* [REQUIRED ACTION] Your answer must be the full listing, reproduced exactly.

--------------------

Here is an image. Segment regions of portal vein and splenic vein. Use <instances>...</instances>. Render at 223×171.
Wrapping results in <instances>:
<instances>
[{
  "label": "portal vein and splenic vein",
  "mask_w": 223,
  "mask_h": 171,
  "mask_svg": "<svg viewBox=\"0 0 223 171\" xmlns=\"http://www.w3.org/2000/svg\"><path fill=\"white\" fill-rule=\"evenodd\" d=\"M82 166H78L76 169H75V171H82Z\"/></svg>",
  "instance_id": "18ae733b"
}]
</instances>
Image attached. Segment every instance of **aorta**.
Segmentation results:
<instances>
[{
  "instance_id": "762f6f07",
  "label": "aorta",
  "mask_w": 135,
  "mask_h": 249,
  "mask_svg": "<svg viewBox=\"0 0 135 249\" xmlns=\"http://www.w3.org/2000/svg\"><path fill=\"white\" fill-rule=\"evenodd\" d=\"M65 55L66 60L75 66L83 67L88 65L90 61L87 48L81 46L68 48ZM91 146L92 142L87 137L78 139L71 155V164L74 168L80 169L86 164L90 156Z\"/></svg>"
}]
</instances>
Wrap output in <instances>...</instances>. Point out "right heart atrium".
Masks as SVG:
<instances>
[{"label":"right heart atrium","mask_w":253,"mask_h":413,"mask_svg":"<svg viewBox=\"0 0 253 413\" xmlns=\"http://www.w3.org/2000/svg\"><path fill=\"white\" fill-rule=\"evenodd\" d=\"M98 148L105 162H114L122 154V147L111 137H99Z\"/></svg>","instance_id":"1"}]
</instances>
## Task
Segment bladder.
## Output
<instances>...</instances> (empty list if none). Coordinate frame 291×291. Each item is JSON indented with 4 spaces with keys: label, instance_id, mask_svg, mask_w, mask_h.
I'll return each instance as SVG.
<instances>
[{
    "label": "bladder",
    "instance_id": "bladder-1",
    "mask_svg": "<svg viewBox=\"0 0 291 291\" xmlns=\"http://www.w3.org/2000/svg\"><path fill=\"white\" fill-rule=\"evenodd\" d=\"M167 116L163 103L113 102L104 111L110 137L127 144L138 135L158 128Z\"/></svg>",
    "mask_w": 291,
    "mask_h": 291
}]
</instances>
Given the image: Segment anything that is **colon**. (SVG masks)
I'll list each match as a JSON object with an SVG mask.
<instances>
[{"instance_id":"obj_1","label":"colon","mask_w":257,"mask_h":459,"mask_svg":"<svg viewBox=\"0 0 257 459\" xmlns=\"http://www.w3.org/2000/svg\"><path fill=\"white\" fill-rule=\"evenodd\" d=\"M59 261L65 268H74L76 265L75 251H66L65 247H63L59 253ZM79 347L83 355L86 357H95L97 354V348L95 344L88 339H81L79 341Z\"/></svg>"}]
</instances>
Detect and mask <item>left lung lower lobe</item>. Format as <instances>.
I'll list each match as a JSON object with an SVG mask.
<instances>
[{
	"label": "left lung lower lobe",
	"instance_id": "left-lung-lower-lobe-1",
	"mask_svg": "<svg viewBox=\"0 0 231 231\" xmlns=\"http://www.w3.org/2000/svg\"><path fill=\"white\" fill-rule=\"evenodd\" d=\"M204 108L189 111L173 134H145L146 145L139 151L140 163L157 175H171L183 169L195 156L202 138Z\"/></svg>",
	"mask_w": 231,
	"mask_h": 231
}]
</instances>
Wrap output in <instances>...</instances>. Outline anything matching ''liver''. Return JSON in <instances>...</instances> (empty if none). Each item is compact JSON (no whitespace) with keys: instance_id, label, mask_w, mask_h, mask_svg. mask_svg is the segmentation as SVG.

--------------------

* [RESULT FOR THIS EXERCISE]
Here is an image. Segment regions of portal vein and splenic vein. Use <instances>...</instances>. Render at 223×171.
Wrapping results in <instances>:
<instances>
[{
  "label": "portal vein and splenic vein",
  "mask_w": 223,
  "mask_h": 171,
  "mask_svg": "<svg viewBox=\"0 0 223 171\" xmlns=\"http://www.w3.org/2000/svg\"><path fill=\"white\" fill-rule=\"evenodd\" d=\"M82 166H78L76 169H75V171H82Z\"/></svg>",
  "instance_id": "18ae733b"
}]
</instances>
Image attached. Segment every instance of **aorta**.
Segmentation results:
<instances>
[{
  "instance_id": "762f6f07",
  "label": "aorta",
  "mask_w": 135,
  "mask_h": 249,
  "mask_svg": "<svg viewBox=\"0 0 135 249\" xmlns=\"http://www.w3.org/2000/svg\"><path fill=\"white\" fill-rule=\"evenodd\" d=\"M65 55L66 60L75 66L83 67L88 65L90 61L87 48L81 46L68 48ZM91 146L92 142L87 137L78 139L71 155V164L74 168L80 169L86 164L90 156Z\"/></svg>"
}]
</instances>
Wrap output in <instances>...</instances>. Point out "right heart atrium".
Masks as SVG:
<instances>
[{"label":"right heart atrium","mask_w":253,"mask_h":413,"mask_svg":"<svg viewBox=\"0 0 253 413\" xmlns=\"http://www.w3.org/2000/svg\"><path fill=\"white\" fill-rule=\"evenodd\" d=\"M98 148L105 162H114L122 154V147L111 137H99Z\"/></svg>","instance_id":"1"}]
</instances>
## Task
Segment bladder.
## Output
<instances>...</instances> (empty list if none). Coordinate frame 291×291. Each item is JSON indented with 4 spaces with keys: label, instance_id, mask_svg, mask_w, mask_h.
I'll return each instance as SVG.
<instances>
[{
    "label": "bladder",
    "instance_id": "bladder-1",
    "mask_svg": "<svg viewBox=\"0 0 291 291\" xmlns=\"http://www.w3.org/2000/svg\"><path fill=\"white\" fill-rule=\"evenodd\" d=\"M167 116L163 103L113 102L104 111L110 137L127 144L138 135L158 128Z\"/></svg>",
    "mask_w": 291,
    "mask_h": 291
}]
</instances>
Given the image: Segment anything that is **colon**. (SVG masks)
I'll list each match as a JSON object with an SVG mask.
<instances>
[{"instance_id":"obj_1","label":"colon","mask_w":257,"mask_h":459,"mask_svg":"<svg viewBox=\"0 0 257 459\" xmlns=\"http://www.w3.org/2000/svg\"><path fill=\"white\" fill-rule=\"evenodd\" d=\"M59 261L65 268H74L76 265L75 251H66L65 247H63L59 253ZM79 347L83 355L86 357H95L97 354V348L95 344L88 339H81L79 341Z\"/></svg>"}]
</instances>
Detect and mask <item>left lung lower lobe</item>. Format as <instances>.
I'll list each match as a JSON object with an SVG mask.
<instances>
[{
	"label": "left lung lower lobe",
	"instance_id": "left-lung-lower-lobe-1",
	"mask_svg": "<svg viewBox=\"0 0 231 231\" xmlns=\"http://www.w3.org/2000/svg\"><path fill=\"white\" fill-rule=\"evenodd\" d=\"M204 108L189 111L173 134H145L146 145L139 151L140 163L157 175H171L183 169L195 156L202 138Z\"/></svg>",
	"mask_w": 231,
	"mask_h": 231
}]
</instances>
Wrap output in <instances>...</instances>. Outline anything matching ''liver''. Return JSON in <instances>...</instances> (empty if none). Each item is compact JSON (no whitespace) with keys: instance_id, label, mask_w, mask_h, mask_svg. mask_svg is the segmentation as SVG.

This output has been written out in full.